TASK: The answer must consist solely of the lines from the line with "Localize all elements." to the final line of the data below, reproduced exactly, pictures omitted.

** Opening DATASET EXTRACT block **

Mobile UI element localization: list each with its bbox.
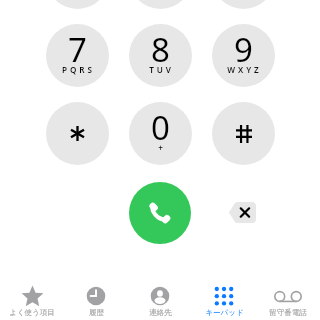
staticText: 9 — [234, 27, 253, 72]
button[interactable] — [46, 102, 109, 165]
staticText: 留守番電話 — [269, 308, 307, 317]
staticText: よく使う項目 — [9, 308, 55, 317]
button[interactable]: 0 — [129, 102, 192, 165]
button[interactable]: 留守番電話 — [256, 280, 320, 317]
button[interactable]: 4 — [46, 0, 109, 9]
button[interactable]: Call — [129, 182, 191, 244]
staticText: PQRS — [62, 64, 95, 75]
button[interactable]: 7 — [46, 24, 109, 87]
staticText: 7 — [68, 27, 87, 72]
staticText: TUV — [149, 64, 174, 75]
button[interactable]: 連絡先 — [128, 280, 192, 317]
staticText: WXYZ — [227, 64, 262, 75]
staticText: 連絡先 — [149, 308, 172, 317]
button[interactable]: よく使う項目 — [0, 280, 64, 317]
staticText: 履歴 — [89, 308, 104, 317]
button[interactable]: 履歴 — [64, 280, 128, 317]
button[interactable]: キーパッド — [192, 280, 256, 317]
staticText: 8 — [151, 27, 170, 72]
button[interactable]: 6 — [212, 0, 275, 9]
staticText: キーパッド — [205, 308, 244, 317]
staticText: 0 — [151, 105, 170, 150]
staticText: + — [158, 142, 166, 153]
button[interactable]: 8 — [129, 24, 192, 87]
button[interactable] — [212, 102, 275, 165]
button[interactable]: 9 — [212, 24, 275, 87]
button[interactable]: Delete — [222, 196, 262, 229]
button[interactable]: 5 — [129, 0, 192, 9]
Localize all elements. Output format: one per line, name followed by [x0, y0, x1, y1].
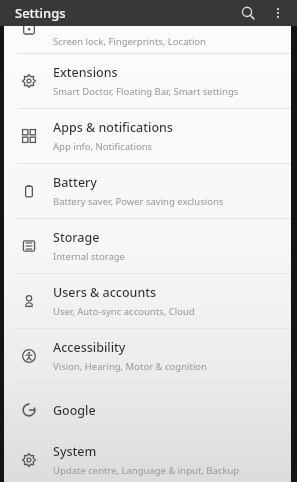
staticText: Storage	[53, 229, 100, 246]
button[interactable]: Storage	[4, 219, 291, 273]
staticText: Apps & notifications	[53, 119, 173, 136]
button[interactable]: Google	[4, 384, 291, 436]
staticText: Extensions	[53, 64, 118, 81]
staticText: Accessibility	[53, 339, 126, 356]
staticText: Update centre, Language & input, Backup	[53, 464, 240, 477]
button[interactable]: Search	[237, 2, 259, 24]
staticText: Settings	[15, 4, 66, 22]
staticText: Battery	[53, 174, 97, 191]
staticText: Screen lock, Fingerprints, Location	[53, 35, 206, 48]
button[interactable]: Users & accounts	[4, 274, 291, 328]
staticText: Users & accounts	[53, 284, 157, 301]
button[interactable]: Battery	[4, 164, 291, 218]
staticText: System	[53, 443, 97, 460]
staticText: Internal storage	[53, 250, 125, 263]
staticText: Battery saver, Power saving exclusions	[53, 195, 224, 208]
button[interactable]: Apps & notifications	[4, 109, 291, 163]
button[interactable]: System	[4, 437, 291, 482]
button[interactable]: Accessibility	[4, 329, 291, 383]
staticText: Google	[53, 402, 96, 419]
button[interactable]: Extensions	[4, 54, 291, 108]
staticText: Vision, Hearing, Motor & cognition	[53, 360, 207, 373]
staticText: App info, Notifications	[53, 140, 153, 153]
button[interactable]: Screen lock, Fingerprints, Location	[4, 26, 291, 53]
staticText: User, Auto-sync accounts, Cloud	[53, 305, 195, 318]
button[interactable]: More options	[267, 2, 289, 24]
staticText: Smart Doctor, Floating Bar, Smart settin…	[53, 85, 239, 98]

** Closing DATASET EXTRACT block **

REPLY:
Localize all elements. Output format: one per line, name followed by [x0, y0, x1, y1].
staticText: Storage	[53, 229, 100, 246]
button[interactable]: Storage	[4, 219, 291, 273]
staticText: Apps & notifications	[53, 119, 173, 136]
button[interactable]: Google	[4, 384, 291, 436]
staticText: Extensions	[53, 64, 118, 81]
staticText: Accessibility	[53, 339, 126, 356]
staticText: Update centre, Language & input, Backup	[53, 464, 240, 477]
button[interactable]: Search	[237, 2, 259, 24]
staticText: Settings	[15, 4, 66, 22]
staticText: Battery	[53, 174, 97, 191]
staticText: Screen lock, Fingerprints, Location	[53, 35, 206, 48]
button[interactable]: Users & accounts	[4, 274, 291, 328]
staticText: Users & accounts	[53, 284, 157, 301]
button[interactable]: Battery	[4, 164, 291, 218]
staticText: System	[53, 443, 97, 460]
staticText: Internal storage	[53, 250, 125, 263]
staticText: Battery saver, Power saving exclusions	[53, 195, 224, 208]
button[interactable]: Apps & notifications	[4, 109, 291, 163]
button[interactable]: System	[4, 437, 291, 482]
button[interactable]: Accessibility	[4, 329, 291, 383]
staticText: Google	[53, 402, 96, 419]
button[interactable]: Extensions	[4, 54, 291, 108]
staticText: Vision, Hearing, Motor & cognition	[53, 360, 207, 373]
staticText: App info, Notifications	[53, 140, 153, 153]
button[interactable]: Screen lock, Fingerprints, Location	[4, 26, 291, 53]
staticText: User, Auto-sync accounts, Cloud	[53, 305, 195, 318]
button[interactable]: More options	[267, 2, 289, 24]
staticText: Smart Doctor, Floating Bar, Smart settin…	[53, 85, 239, 98]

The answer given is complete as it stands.